Adding Batching to a Custom Source
To improve the throughput of your custom sources, you can add batching to reads.
Defining a Source
Here is how you create a source that reads lines of text from a file:
public class Sources {
public static BatchSource<String> buildLineSource() {
return SourceBuilder
.batch("line-source", x ->
new BufferedReader(new FileReader("lines.txt")))
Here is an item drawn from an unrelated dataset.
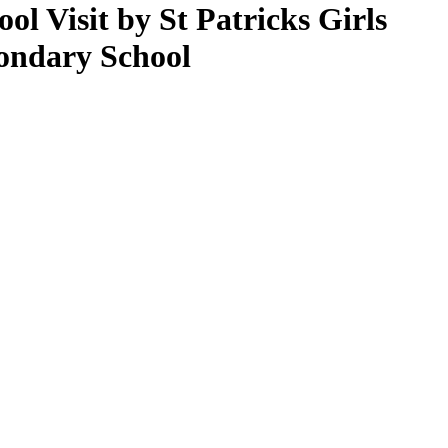
ool Visit by St Patricks Girls
ondary School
.<String>fillBufferFn((in, buf) -> {
String line = in.readLine();
if (line != null) {
buf.add(line);
} else {
buf.close();
}
})
.destroyFn(buf -> buf.close())
.build();
}
}
Now it is ready to be used from the pipeline, just like a built-in source:
Pipeline p = Pipeline.create();
p.readFrom(Sources.buildLineSource())
.writeTo(Sinks.logger());
Adding Batching
While this simple source functions correctly, it’s not optimal because
it reads just one line and returns. There are some overheads to
repeatedly calling fillBufferFn
and you can add more than one item to
the buffer:
SourceBuilder
.batch("line-source",
x -> new BufferedReader(new FileReader("lines.txt")))
.<String>fillBufferFn((in, buf) -> {
for (int i = 0; i < 128; i++) {
String line = in.readLine();
if (line == null) {
buf.close();
return;
}
buf.add(line);
}
})
.destroyFn(buf -> buf.close())
.build();
This code adds 128 lines at a time. In your specific case you should
use the rule of thumb to target about 1 millisecond spent in a single
invocation of fillBufferFn
.